Lancome extra rich and creamy formula is great
Estee Lauder is even better - you will pay a premimium for these; but they last for quite a long time - I only go through one every 4 to 6 months; so the 20+ price isn't so bad!


----------



## Ncprincess4yoiu (Jan 24, 2006)

Maybelline XXL Black Mascara is great. My Personal Fav!


----------



## Miss Vickie (Jan 24, 2006)

NCprincess, is that the one with the two step process? Where you put on the white primer, then the mascara? If so, I love that, too. In fact I have a couple different brands like that and I think they're great. They really thicken and lengthen my lashes, without the clump or spikey spider eyes factor. And they stay put even with me rubbing my eyes all night long.


----------



## Ncprincess4yoiu (Jan 24, 2006)

Miss Vickie said:


> NCprincess, is that the one with the two step process? Where you put on the white primer, then the mascara? If so, I love that, too. In fact I have a couple different brands like that and I think they're great. They really thicken and lengthen my lashes, without the clump or spikey spider eyes factor. And they stay put even with me rubbing my eyes all night long.

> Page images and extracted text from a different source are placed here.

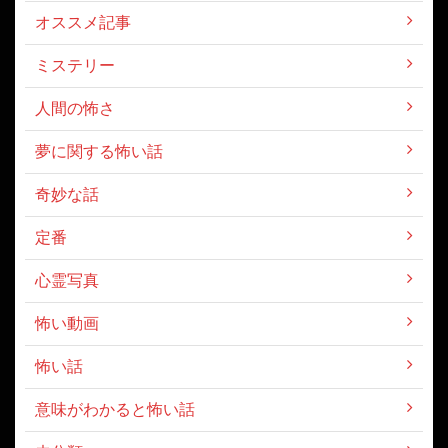
オススメ記事
ミステリー
人間の怖さ
夢に関する怖い話
奇妙な話
定番
心霊写真
怖い動画
怖い話
意味がわかると怖い話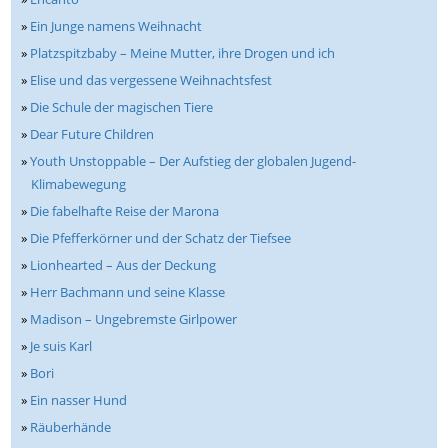
»
Ein Junge namens Weihnacht
»
Platzspitzbaby – Meine Mutter, ihre Drogen und ich
»
Elise und das vergessene Weihnachtsfest
»
Die Schule der magischen Tiere
»
Dear Future Children
»
Youth Unstoppable – Der Aufstieg der globalen Jugend-
Klimabewegung
»
Die fabelhafte Reise der Marona
»
Die Pfefferkörner und der Schatz der Tiefsee
»
Lionhearted – Aus der Deckung
»
Herr Bachmann und seine Klasse
»
Madison – Ungebremste Girlpower
»
Je suis Karl
»
Bori
»
Ein nasser Hund
»
Räuberhände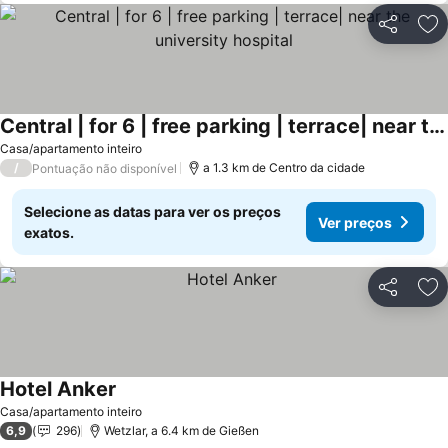
Partilhar
Ad
Central | for 6 | free parking | terrace| near the university hospital
Casa/apartamento inteiro
/
a 1.3 km de Centro da cidade
Pontuação não disponível
Selecione as datas para ver os preços
Ver preços
exatos.
Partilhar
Ad
Hotel Anker
Casa/apartamento inteiro
6,9
296
Wetzlar, a 6.4 km de Gießen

Yep that's the one makes your eyes look gorgeous


----------



## AnnMarie (Jan 25, 2006)

I'm going to try the new CoverGirl - LashExact... new brush, supposedly no clumps, which is the majority of what I'm looking for right now. 

I use Clinique, Lancome, and a couple of other "high end" and they all clump. For me, it's going to be all about the brush... so I'm going to give this new one a shot. 

Here's a link if you're interested. 

http://covergirl.com/cgcollection/eyes/mascara/mini_lashexact/index.jhtml


----------



## ValentineBBW (Jan 28, 2006)

Just bought some new mascara today. I was in a hurry to get it on and get going so I didn't let the coats dry but it did a nice job. The brush did a good job reaching all of the lashes. I will give a better review after I've tried for a couple of days.

oh yah it did wash off pretty easily.

MaxFactor Lash Perfection. here's a link:
http://www.maxfactor.com/whats_new/index.jsp


----------



## bbwsweetheart (Jan 28, 2006)

Hi all!

I'm a big fan of Maybelline's (waterproof - if not, I'd look like a raccoon) Great Lash blackest black too. It's relatively inexpensive and works. Being a bit of a girly-girl, I used to read magazines that would ask big name makeup artists to list their favorite cosmetics; Maybelline Great Lash was always listed. 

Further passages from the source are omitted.